Hi, @marktheknife. Thank you for posting this. I did actually see this and I use it. It's a good suggestion and will work for a lot of people. It's very simple to install, setup and use and that is perfect. I think it needs more recognition for how simple and straightforward it is compared to some of the other smart phone presence sensors. This is the type of solution that I would prefer to create over one that requires JFFS support and a script to be running on a router or any of the other things I mentioned above.
Also, it drives me a little crazy that it is called "iPhone" anything so my device driver is modified to be a "HTTP Request Presence Sensor" since it works on more than iPhone and Android or phones. In rare cases even an iPhone or an Android phone could be running something on port 80 that would respond to throw this off (like some of the camera restreaming apps for Android, etc).
At any rate, it was sort of this presence sensor that prompted my request. Since I'm a sane person and I don't purchase enterprise level switches for my home I am limited to 128 static IPs in my reservation list. That's not a lot by the time you put a static IP on all of the Christmas light controllers, Google products (Nest, Homes, etc), Ring Products (cameras, chimes, etc.), Alexa products, TVs, Receivers, Streaming Devices, Gaming Consoles, HDHomeRuns, miscellaneous IP cameras, garage controller, sprinkler controller, and desktops/servers.
I'm out of space in the table. I could run a separate DHCP and DNS server but again... when I can consolidate I try to. I have had in the past a separate server or router that doesn't route but just handles DHCP and DNS from time to time. I've just recently gotten rid of it this time because I am trying to consolidate. I have way too much crap. Things like phones, laptops, tablets, smart watches, are what's left off static IP reservation. Our electricity bills (at least mine) are ridiculous. All of these always on devices add up.

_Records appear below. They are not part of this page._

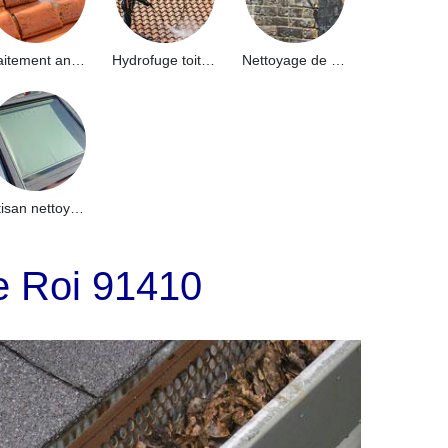
Traitement anti-mousse toiture 91
Hydrofuge toiture 91
Nettoyage de façade 91
Artisan nettoyage de puits de lumière et Skydome 91
Le Roi 91410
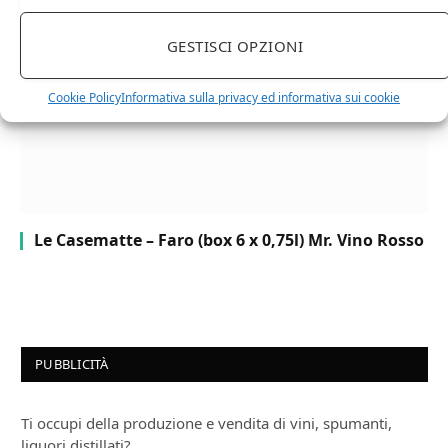
GESTISCI OPZIONI
Cookie Policy
Informativa sulla privacy ed informativa sui cookie
Le Casematte – Faro (box 6 x 0,75l) Mr. Vino Rosso
PUBBLICITÀ
Ti occupi della produzione e vendita di vini, spumanti,
liquori distillati?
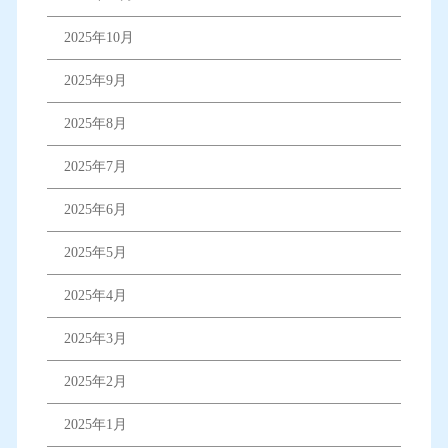
2025年10月
2025年9月
2025年8月
2025年7月
2025年6月
2025年5月
2025年4月
2025年3月
2025年2月
2025年1月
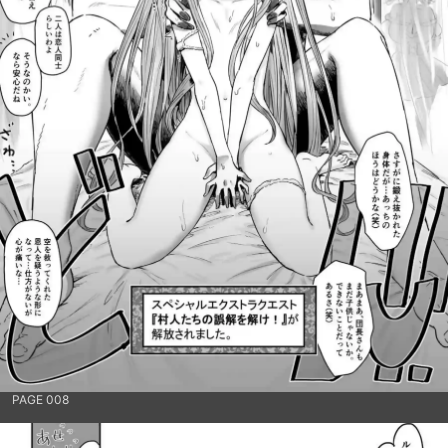
PAGE 008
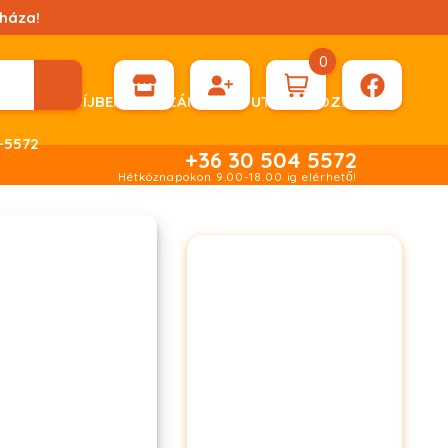
háza!
0
ÉN KÉRHET DÍJBEKÉRŐ SZÁMLÁT ÁTUTALÁSHOZ.
-5572
+36 30 504 5572
Hétköznapokon 9.00-18.00 ig elérhető!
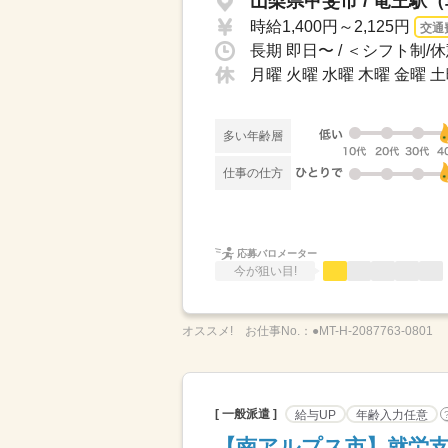
山梨県甲斐市 / 竜王駅（
時給1,400円～2,125円
交通
月曜 火曜 水曜 木曜 金曜 
多い年齢層
仕事の仕方
応募バロメーター
今が狙い目!
オススメ!
お仕事No.：
●MT-H-2087763-0801
[ 一般派遣 ]
給与UP
年齢入力任意
【南アルプス市】就労支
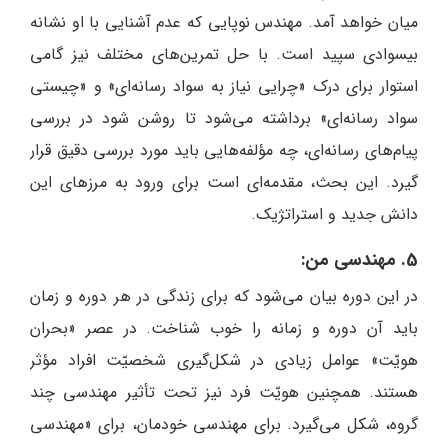
میان خواهد آمد. مهندس نوپایی که عدم آشنایی با او نشانه
بیسوادی سپید است. با حل تمرین‌های مختلف نیز گامی
استوار برای درک «چرایی نیاز به سواد رسانه‌ای» و «چیستی
سواد رسانه‌ای» برداشته می‌شود تا روشن شود در بررسی
پیام‌های رسانه‌ای، چه مؤلفه‌هایی باید مورد بررسی دقیق قرار
گیرد. این بحث، مقدمه‌ای است برای ورود به مرزهای این
دانش جدید و استراتژیک.
5. مهندسی من:
در این دوره بیان می‌شود که برای زندگی در هر دوره و زمان
باید آن دوره و زمانه را خوب شناخت. در عصر «بحران
هویّت» عوامل زیادی در شکل‌گیری شخصیّت افراد مؤثر
هستند. همچنین هویّت فرد نیز تحت تأثیر مهندسی چند
گروه، شکل می‌گیرد. برای مهندسی خودمان،‌ برای «مهندسی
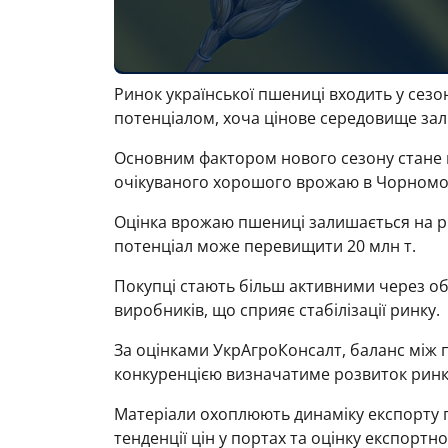
Ринок української пшениці входить у сез
потенціалом, хоча цінове середовище за
Основним фактором нового сезону стане 
очікуваного хорошого врожаю в Чорномор
Оцінка врожаю пшениці залишається на рі
потенціал може перевищити 20 млн т.
Покупці стають більш активними через об
виробників, що сприяє стабілізації ринку.
За оцінками УкрАгроКонсалт, баланс між 
конкуренцією визначатиме розвиток ринк
Матеріали охоплюють динаміку експорту 
тенденції цін у портах та оцінку експортн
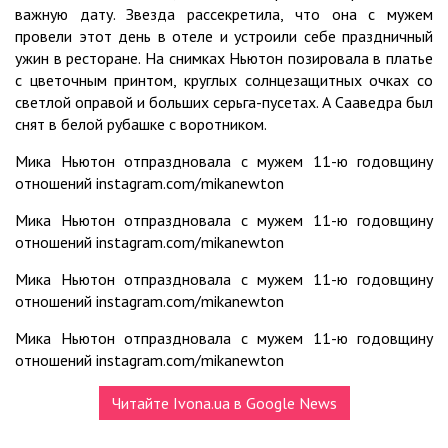
важную дату. Звезда рассекретила, что она с мужем
провели этот день в отеле и устроили себе праздничный
ужин в ресторане. На снимках Ньютон позировала в платье
с цветочным принтом, круглых солнцезащитных очках со
светлой оправой и больших серьга-пусетах. А Сааведра был
снят в белой рубашке с воротником.
Мика Ньютон отпраздновала с мужем 11-ю годовщину
отношений instagram.com/mikanewton
Мика Ньютон отпраздновала с мужем 11-ю годовщину
отношений instagram.com/mikanewton
Мика Ньютон отпраздновала с мужем 11-ю годовщину
отношений instagram.com/mikanewton
Мика Ньютон отпраздновала с мужем 11-ю годовщину
отношений instagram.com/mikanewton
Читайте Ivona.ua в Google News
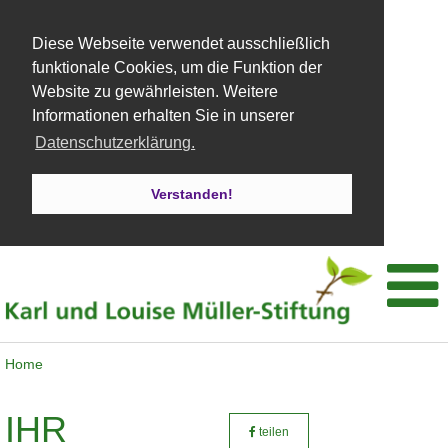
Diese Webseite verwendet ausschließlich
funktionale Cookies, um die Funktion der
Website zu gewährleisten. Weitere
Informationen erhalten Sie in unserer
Datenschutzerklärung.
Verstanden!
Home
IHR
teilen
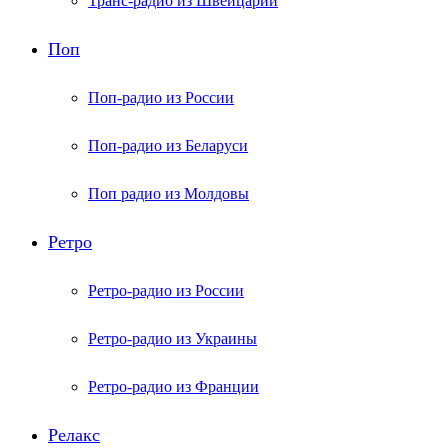
Транс-радио из Швейцарии
Поп
Поп-радио из России
Поп-радио из Беларуси
Поп радио из Молдовы
Ретро
Ретро-радио из России
Ретро-радио из Украины
Ретро-радио из Франции
Релакс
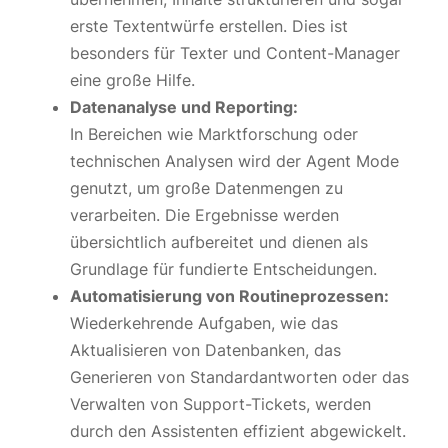
erste Textentwürfe erstellen. Dies ist
besonders für Texter und Content-Manager
eine große Hilfe.
Datenanalyse und Reporting:
In Bereichen wie Marktforschung oder
technischen Analysen wird der Agent Mode
genutzt, um große Datenmengen zu
verarbeiten. Die Ergebnisse werden
übersichtlich aufbereitet und dienen als
Grundlage für fundierte Entscheidungen.
Automatisierung von Routineprozessen:
Wiederkehrende Aufgaben, wie das
Aktualisieren von Datenbanken, das
Generieren von Standardantworten oder das
Verwalten von Support-Tickets, werden
durch den Assistenten effizient abgewickelt.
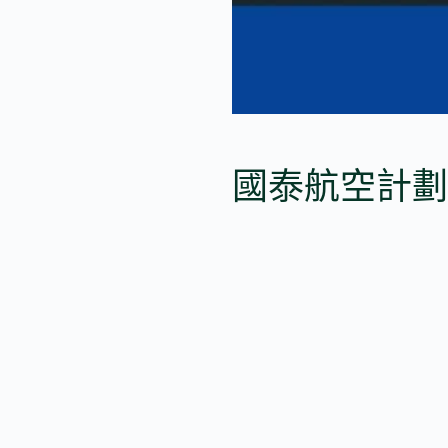
國泰航空計劃於 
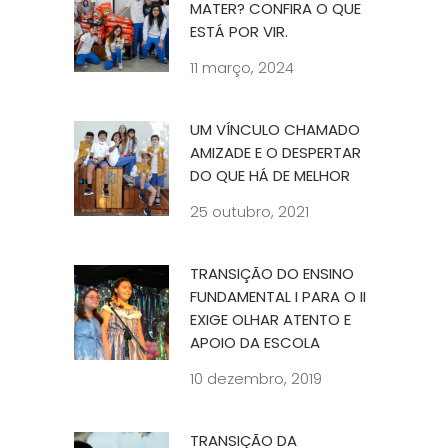
MATER? CONFIRA O QUE
ESTÁ POR VIR.
11 março, 2024
UM VÍNCULO CHAMADO
AMIZADE E O DESPERTAR
DO QUE HÁ DE MELHOR
25 outubro, 2021
TRANSIÇÃO DO ENSINO
FUNDAMENTAL I PARA O II
EXIGE OLHAR ATENTO E
APOIO DA ESCOLA
10 dezembro, 2019
TRANSIÇÃO DA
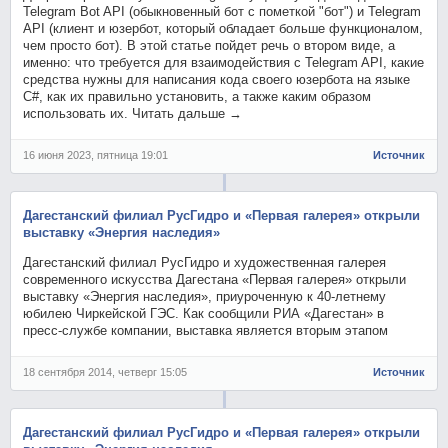
Telegram Bot API (обыкновенный бот с пометкой "бот") и Telegram
API (клиент и юзербот, который обладает больше функционалом,
чем просто бот). В этой статье пойдет речь о втором виде, а
именно: что требуется для взаимодействия с Telegram API, какие
средства нужны для написания кода своего юзербота на языке
C#, как их правильно установить, а также каким образом
использовать их. Читать дальше →
16 июня 2023, пятница 19:01
Источник
Дагестанский филиал РусГидро и «Первая галерея» открыли
выставку «Энергия наследия»
Дагестанский филиал РусГидро и художественная галерея
современного искусства Дагестана «Первая галерея» открыли
выставку «Энергия наследия», приуроченную к 40-летнему
юбилею Чиркейской ГЭС. Как сообщили РИА «Дагестан» в
пресс-службе компании, выставка является вторым этапом
18 сентября 2014, четверг 15:05
Источник
Дагестанский филиал РусГидро и «Первая галерея» открыли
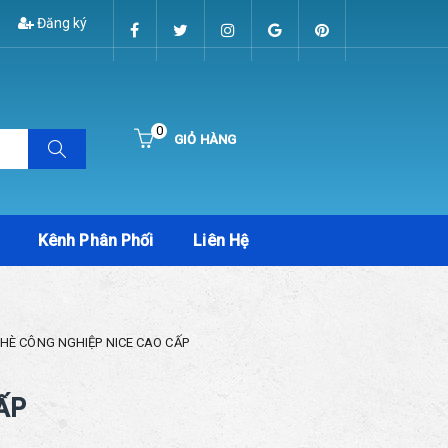
Đăng ký
0
GIỎ HÀNG
Hiện chưa có sản phẩm nào trong giỏ hàng của bạn
Kênh Phân Phối
Liên Hệ
KHÈ CÔNG NGHIỆP NICE CAO CẤP
ẤP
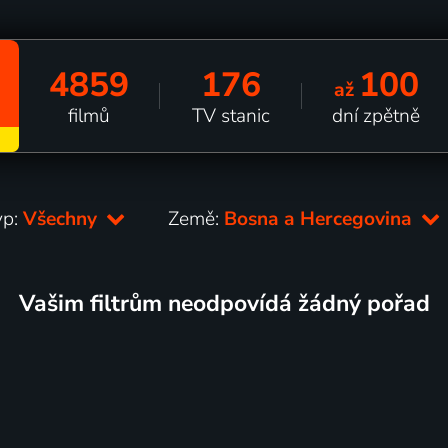
4859
176
100
až
filmů
TV stanic
dní zpětně
yp:
Všechny
Země:
Bosna a Hercegovina
Vašim filtrům neodpovídá žádný pořad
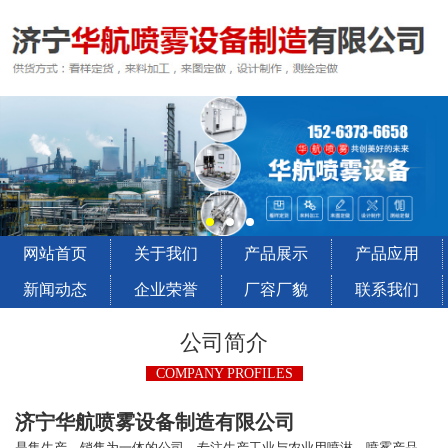
网站首页
关于我们
产品展示
产品应用
新闻动态
企业荣誉
厂容厂貌
联系我们
公司简介
COMPANY PROFILES
济宁华航喷雾设备制造有限公司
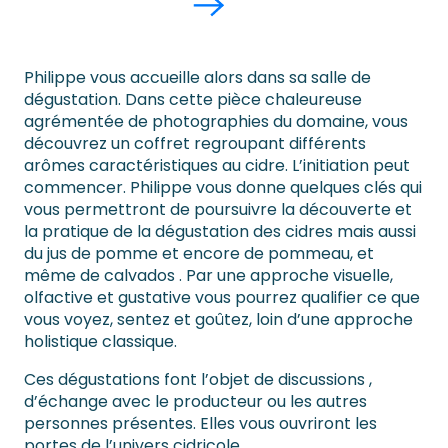
Philippe vous accueille alors dans sa salle de
dégustation. Dans cette pièce chaleureuse
agrémentée de photographies du domaine, vous
découvrez un coffret regroupant différents
arômes caractéristiques au cidre. L’initiation peut
commencer. Philippe vous donne quelques clés qui
vous permettront de poursuivre la découverte et
la pratique de la dégustation des cidres mais aussi
du jus de pomme et encore de pommeau, et
même de calvados . Par une approche visuelle,
olfactive et gustative vous pourrez qualifier ce que
vous voyez, sentez et goûtez, loin d’une approche
holistique classique.
Ces dégustations font l’objet de discussions ,
d’échange avec le producteur ou les autres
personnes présentes. Elles vous ouvriront les
portes de l’univers cidricole.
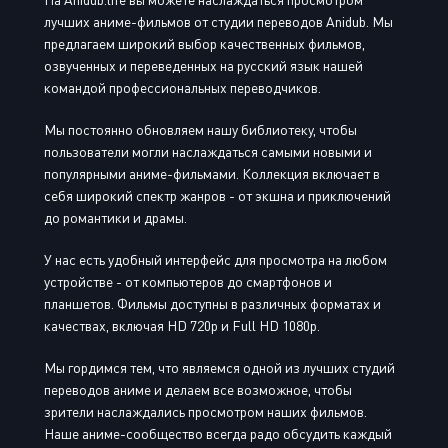
лучших аниме-фильмов от студии переводов Anidub. Мы
предлагаем широкий выбор качественных фильмов,
озвученных и переведенных на русский язык нашей
командой профессиональных переводчиков.
Мы постоянно обновляем нашу библиотеку, чтобы
пользователи могли наслаждаться самыми новыми и
популярными аниме-фильмами. Коллекция включает в
себя широкий спектр жанров - от экшна и приключений
до романтики и драмы.
У нас есть удобный интерфейс для просмотра на любом
устройстве - от компьютеров до смартфонов и
планшетов. Фильмы доступны в различных форматах и
качествах, включая HD 720p и Full HD 1080p.
Мы гордимся тем, что являемся одной из лучших студий
переводов аниме и делаем все возможное, чтобы
зрители наслаждались просмотром наших фильмов.
Наше аниме-сообщество всегда радо обсудить каждый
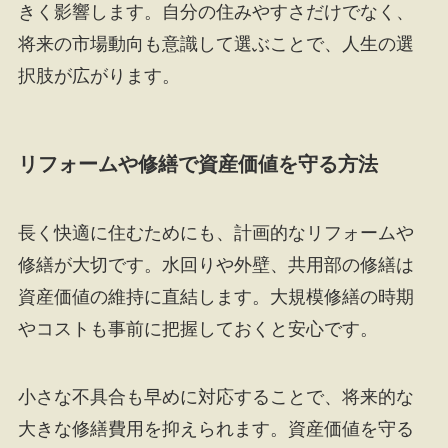
きく影響します。自分の住みやすさだけでなく、
将来の市場動向も意識して選ぶことで、人生の選
択肢が広がります。
リフォームや修繕で資産価値を守る方法
長く快適に住むためにも、計画的なリフォームや
修繕が大切です。水回りや外壁、共用部の修繕は
資産価値の維持に直結します。大規模修繕の時期
やコストも事前に把握しておくと安心です。
小さな不具合も早めに対応することで、将来的な
大きな修繕費用を抑えられます。資産価値を守る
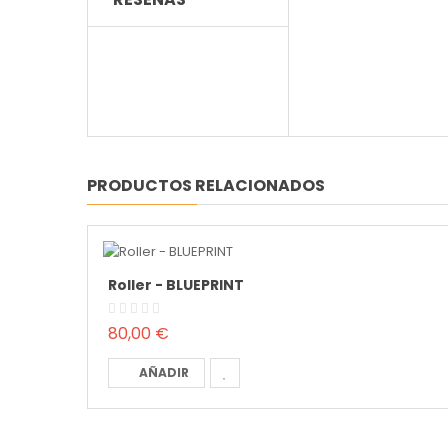
PRODUCTOS RELACIONADOS
Roller - BLUEPRINT
80,00 €
AÑADIR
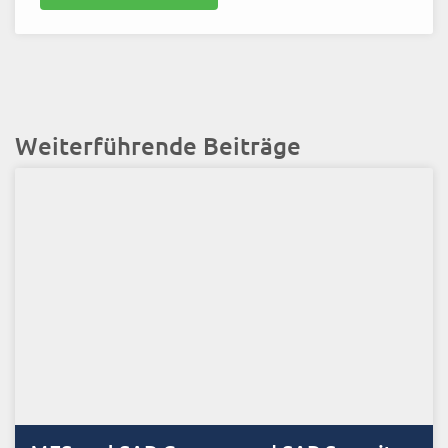
Weiterführende Beiträge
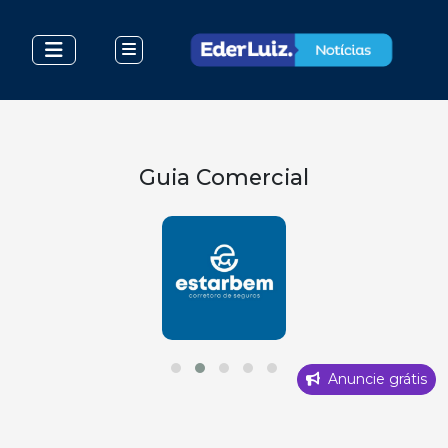
Guia Comercial
Anuncie grátis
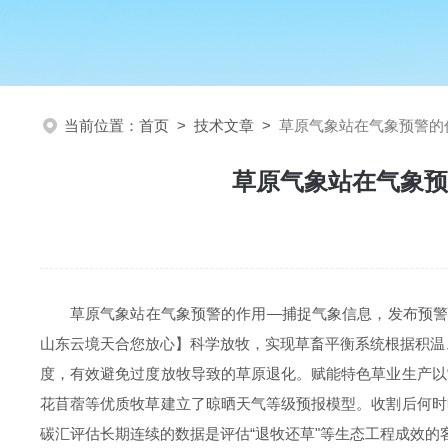
当前位置：
首页
>
技术文章
>
草原气象站在气象预警的
草原气象站在气象预
草原气象站在气象预警的作用—捕捉气象信息，发布预警
山东云境天合您放心】科学放牧，实现草畜平衡系统根据积温
度，有效避免过度放牧导致的草原退化。赋能特色草业生产以
花苜蓿等优质牧草建立了晾晒天气等级预报模型。收割后何时
碳汇评估长期连续的数据是评估“退牧还草"等生态工程成效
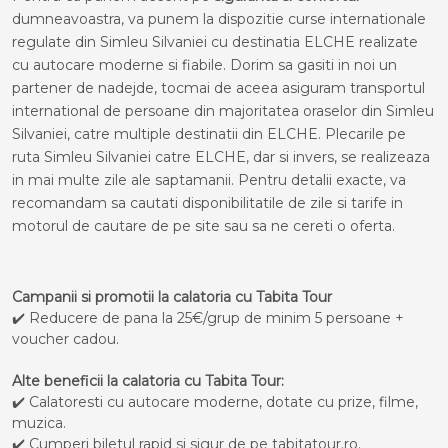
dumneavoastra, va punem la dispozitie curse internationale
regulate din Simleu Silvaniei cu destinatia ELCHE realizate
cu autocare moderne si fiabile. Dorim sa gasiti in noi un
partener de nadejde, tocmai de aceea asiguram transportul
international de persoane din majoritatea oraselor din Simleu
Silvaniei, catre multiple destinatii din ELCHE. Plecarile pe
ruta Simleu Silvaniei catre ELCHE, dar si invers, se realizeaza
in mai multe zile ale saptamanii. Pentru detalii exacte, va
recomandam sa cautati disponibilitatile de zile si tarife in
motorul de cautare de pe site sau sa ne cereti o oferta.
Campanii si promotii la calatoria cu Tabita Tour
✔️ Reducere de pana la 25€/grup de minim 5 persoane +
voucher cadou.
Alte beneficii la calatoria cu Tabita Tour:
✔️ Calatoresti cu autocare moderne, dotate cu prize, filme,
muzica.
✔️ Cumperi biletul rapid si sigur de pe tabitatour.ro.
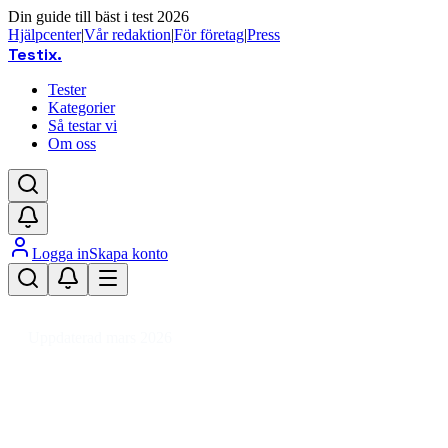
Din guide till bäst i test 2026
Hjälpcenter
|
Vår redaktion
|
För företag
|
Press
Testix
.
Tester
Kategorier
Så testar vi
Om oss
Logga in
Skapa konto
Hem
/
Barn
/
Graviditet & Amning
/
Bröstpumpstillbehör
Uppdaterad mars 2026
Bröstpumpstillbehör bäst i test
2026 – smarta val för amning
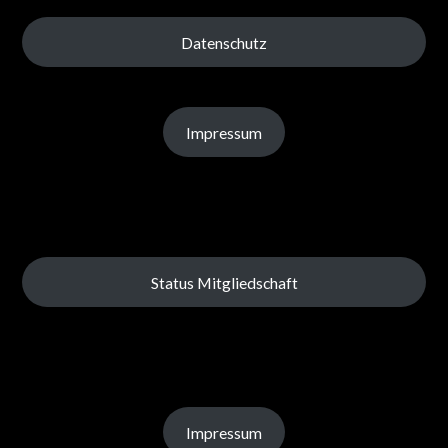
Datenschutz
Impressum
Status Mitgliedschaft
Impressum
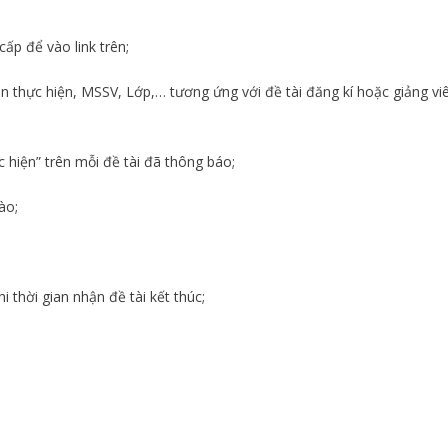
ấp để vào link trên;
iên thực hiện, MSSV, Lớp,… tương ứng với đề tài đăng kí hoặc giảng vi
 hiện” trên mỗi đề tài đã thông báo;
ào;
i thời gian nhận đề tài kết thúc;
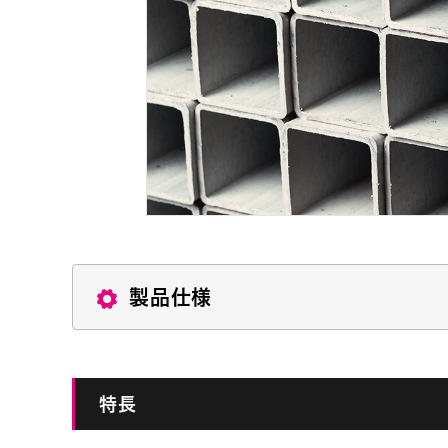
製品仕様
特長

My phone's IP address can and sometimes change because of that. There are other ways around this and I am capable of doing them. Some people might not have the skills though. The easiest way to get the IP address (from a MAC address) to me seemed to be to ask the router. I heard or saw somewhere maybe that HE didn't suport ARP pinging. Phones won't respond to UPNP, bonjour and that sort of thing when they're asleep either. The device that knows the new IP is the router (hopefully).
And I'll admit... this and all of the above uses cases I mentioned are probably fringe uses cases. I'm only approaching these fringe cases because I have already established most of the base functionality I desire out of HE without needing a SSH client. This is definitely on my nice-to-have list.